What does the beer drinker want? IBD Masterclass explores sensory science
As the UK continues to sever its political ties with the EU, it was only fitting that the Institute of Brewing and Distilling (IBD), an organization with 5,000+ members, re-established its links to its continental constituents by organising a seminar in Salzburg.
After all, 19 percent of IBD members are currently kind of scattered across the rest of the world – that is outside the strong UK, Africa and Asia-Pacific sections.
As Michaela Miedl, AB-InBev, who co-hosted the event with Stephen Wilkinson, SFW Consulting & Services, Vienna, said in her introduction, their aim was to create a community in Europe around the IBD and the best way to do this is to bring people together in a learned and entertaining format.
The two-day seminar was held in Salzburg, Austria, at the end of June 2017 and attracted around 50 participants. The choice of Salzburg proved ideal for at least three reasons: Austria’s vibrant brewing industry (represented by Dr Günther Seeleitner, President of the Austrian Brewing and Malting Association), the country’s geographical location (within easy reach for a group of Czech brewers) and its prestige as the birthplace of psychoanalysis. The founder of psychoanalysis, Sigmund Freud, practiced in Vienna at the turn of the 20th century.
Although psychoanalysis was not explicitly on the agenda, the seminar’s topic “Applied sensory and consumer science” still had a lot to do with what goes on in the consumer’s mind when drinking beer. In this respect, the seminar’s papers helped review long-held preconceptions about what consumers actually want from a beer.
In her presentation on the craft beer phenomenon, Dr Ina Verstl, BRAUWELT International, explained that craft beer cannot be reduced to a plethora of new and unique beer styles.
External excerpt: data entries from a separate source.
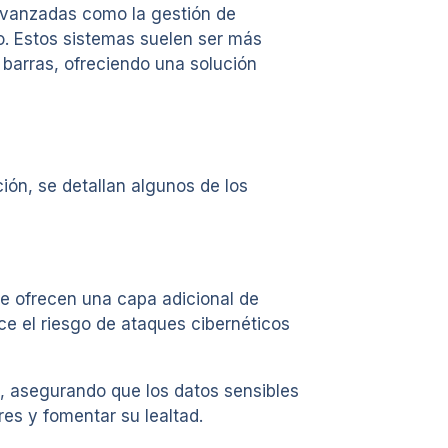
s avanzadas como la gestión de
io. Estos sistemas suelen ser más
barras, ofreciendo una solución
ión, se detallan algunos de los
ne ofrecen una capa adicional de
e el riesgo de ataques cibernéticos
, asegurando que los datos sensibles
es y fomentar su lealtad.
It’s above all a politically or ideologically informed purchasing/consumption decision, whereby the so-inclined consumer taps into the craft beer discourse (local, anti-global, anti-big, anti-marketing) and thus establishes a political-emotional bond with the product.
Alerting the audience to the mind’s role in our tasting experience, Prof Charles Spence, University of Oxford, UK, an expert in gastrophysics science, which links gastronomy and measurable psychophysics, pointed out that flavour is far from central when it comes to having a pleasurable drinking experience. It’s our sense of sight which is strongest (the look of the packaging, the glass, etc.), which has to be satiated first, followed by smell and sound. He reminded the audience that when it comes to purchasing decisions in a bar, lighting and general atmosphere should not be underestimated as they have an enormous impact.
Turning to science and technology, presentations by Dr Bill Simpson, Cara Technology, UK, and Dr Jacek Obuchowicz, New Food Innovation, UK, revealed how they can help brewers to provide customers with the best possible product. Drawing on decades of experiences, Dr Simpson showed that tasters at breweries can be trained to do descriptive profiling much like machines. Only by eliminating tasters’ expectations, can taste panels deliver objective descriptors and results. After all, the point of brewery beer tastings is to define the flavour of the beer and to communicate it without leaving any room for doubt or interpretation.
Explaining his work with an “electronic tongue”, Dr Obuchowicz drew on his work with coffee to show how this instrument can differentiate basic tastes (not flavours), allowing for product mapping. His research on coffee in capsules underlined that electronic tongues can screen coffee beans to such an extent that replicating formulations according to bitterness and acidity levels, for example, becomes almost a child’s game. But electronic tongues can have other applications, too, like when dealing with customer complaints or with product ageing, Dr Obuchowicz said.
After all those academic papers, it was time for some practical applications. It was THE expert in this field, the beer writer Conrad Seidl, who conducted a beer tasting of some most unusual beers.
Members of this masterclass thoroughly enjoyed the hospitality provided by the local breweries Augustiner and Stiegl. It is hoped that the IBD already has some future seminars lined up in continental Europe.